Actually, if you want to go earlier, wouldn't 332 BC be an even better date?

I'm taking Lagids but yeah 332 is probably better

SlothfulCobra
Mar 27, 2011

Fangz posted:

Yes, but that isn't an evolutionary survival of the fittest thing. It's a matter of the lethal strain being preceeded in a certain population by a less lethal one, *against* the usual evolutionary gradient.

Fangz posted:

Let me demonstrate what I mean. Imagine you have two cards. With one card, you get a lethal strain and 90% of your population die. With the other it's a less dangerous strain, and also makes you immune to the other strain.

The Europeans draw both cards, but in a random order. In reality they drew the less lethal version first, so they are protected from the second card.

The Americans take only the second card. So they hit the dangerous, lethal strain with no prior immunity.

The important thing is that the ordering of the two cards is random. There is no reason why a dangerous disease is preceded by a less lethal strain. It all comes down to random mutations, and the way this turned out to the advantage of the Europeans just comes down to the random ordering of the two cards. Thus while in reality the Europeans drew the cards in the right order and were protected, there is a very likely counterfactual that the *first strain* the Europeans encountered is the dangerous one and so Europe is the one that takes 90% deaths, while the Americans only get exposed to a less dangerous version of the disease.

In fact, evolutionarily, this outcome is actually a bit *more* likely than how things turned out. Pathogens that newly make the leap over to humans are typically more dangerous.

The argument that getting exposed to a lot of diseases means you have acquired immunity means that yes, encountering a new individual doesn't add much *additional* risk. But the very act of acquiring those immunities through exposure to new emerging diseases is insanely risky. You are not somehow better off living in squalor and filth.

No.

While new diseases do trend to become less deadly over time as they settle into a rhythm and homeostasis with their host population, that doesn't mean that all diseases start out in their deadliest forms and gradually get less deadly. Viruses and bacteria have a complex and erratic development that create constant mutations all the time, so deadly strains can randomly crop out of less deadly strains. It's actually pretty common for new epidemics to be some variant of already-known diseases. The Black Plague wasn't even the first recorded instance of Bubonic Plague. As such, there will often be populations with antibodies that may have some amount of effectiveness to newer strains, or even have developed systems that are better at responding to those specific diseases, or are at the very least can sooner adapt to newer strains than you can without.
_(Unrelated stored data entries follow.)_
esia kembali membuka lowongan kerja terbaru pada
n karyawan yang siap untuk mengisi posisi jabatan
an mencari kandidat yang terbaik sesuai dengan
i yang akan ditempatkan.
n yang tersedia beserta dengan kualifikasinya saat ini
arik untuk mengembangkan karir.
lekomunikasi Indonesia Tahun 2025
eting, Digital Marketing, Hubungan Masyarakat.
There's also a lot of diseases that are more dangerous to adults that childhood exposure somehow end up in a fairly lesser form, which is why there's traditions of intentionally infecting your kids with chickenpox or mumps or whatnot and trying to spread the disease among the population. We also get some amount of antibodies from our parents, through breastfeeding or even just physically sharing the blood in the process of the fetus developing. Often not enough for full immunity, but a nonzero amount that still helps for faster later adaptation. Our immune systems are designed to find as many shortcuts to fighting disease as possible. Some diseases develop that as part of their life cycle, just infecting and spreading in the short window before the body's built-up immunity kicks it out. Some managed to develop longer incubation cycles where they could stay hidden before presenting symptoms.
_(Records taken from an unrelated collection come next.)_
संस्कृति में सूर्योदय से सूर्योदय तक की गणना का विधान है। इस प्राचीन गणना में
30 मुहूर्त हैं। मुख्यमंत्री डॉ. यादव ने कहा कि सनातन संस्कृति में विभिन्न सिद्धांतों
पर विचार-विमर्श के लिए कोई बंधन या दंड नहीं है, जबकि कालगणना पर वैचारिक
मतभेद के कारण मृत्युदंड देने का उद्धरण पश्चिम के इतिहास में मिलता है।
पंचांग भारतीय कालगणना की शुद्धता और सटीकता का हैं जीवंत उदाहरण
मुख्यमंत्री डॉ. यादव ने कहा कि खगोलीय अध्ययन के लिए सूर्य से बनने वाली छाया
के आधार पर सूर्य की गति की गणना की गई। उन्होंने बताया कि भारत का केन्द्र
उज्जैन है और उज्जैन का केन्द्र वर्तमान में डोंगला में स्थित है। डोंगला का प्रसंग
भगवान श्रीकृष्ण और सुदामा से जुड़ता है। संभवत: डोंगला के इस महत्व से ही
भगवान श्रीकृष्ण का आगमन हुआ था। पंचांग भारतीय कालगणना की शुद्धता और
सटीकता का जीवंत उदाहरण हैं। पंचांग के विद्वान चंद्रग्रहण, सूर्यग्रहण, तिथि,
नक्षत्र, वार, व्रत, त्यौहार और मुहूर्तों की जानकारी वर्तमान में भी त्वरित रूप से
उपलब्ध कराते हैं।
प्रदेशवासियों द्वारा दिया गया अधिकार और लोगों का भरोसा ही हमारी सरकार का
Which is why it made so much difference when the New World got exposed to diseases that had spent the last few thousand years developing as part of the Old World's ecosystem. Even more minor disease strains that would otherwise get kicked out after a little while could turn deadlier if they just stuck around inside a non-immune body without anything close to the antibodies they needed to respond.

Fangz
Jul 5, 2007

Oh I see! This must be the Bad Opinion Zone!
I don't see how any of that contradicts what I said.

MadDogMike
Apr 9, 2008

Cute but fanged

SlothfulCobra posted:

No.

While new diseases do trend to become less deadly over time as they settle into a rhythm and homeostasis with their host population, that doesn't mean that all diseases start out in their deadliest forms and gradually get less deadly. Viruses and bacteria have a complex and erratic development that create constant mutations all the time, so deadly strains can randomly crop out of less deadly strains. It's actually pretty common for new epidemics to be some variant of already-known diseases. The Black Plague wasn't even the first recorded instance of Bubonic Plague. As such, there will often be populations with antibodies that may have some amount of effectiveness to newer strains, or even have developed systems that are better at responding to those specific diseases, or are at the very least can sooner adapt to newer strains than you can without.
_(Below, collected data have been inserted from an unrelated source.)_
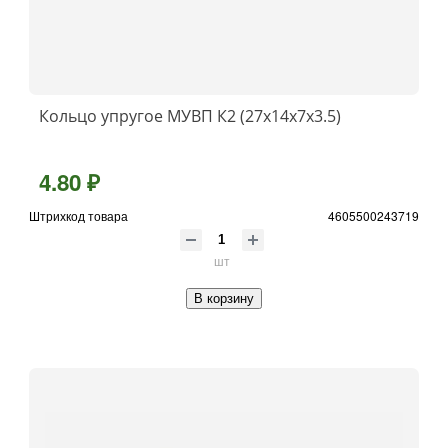
Кольцо упругое МУВП К2 (27х14х7х3.5)
4.80 ₽
Штрихкод товара
4605500243719
шт
В корзину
There's also a lot of diseases that are more dangerous to adults that childhood exposure somehow end up in a fairly lesser form, which is why there's traditions of intentionally infecting your kids with chickenpox or mumps or whatnot and trying to spread the disease among the population. We also get some amount of antibodies from our parents, through breastfeeding or even just physically sharing the blood in the process of the fetus developing. Often not enough for full immunity, but a nonzero amount that still helps for faster later adaptation. Our immune systems are designed to find as many shortcuts to fighting disease as possible. Some diseases develop that as part of their life cycle, just infecting and spreading in the short window before the body's built-up immunity kicks it out. Some managed to develop longer incubation cycles where they could stay hidden before presenting symptoms.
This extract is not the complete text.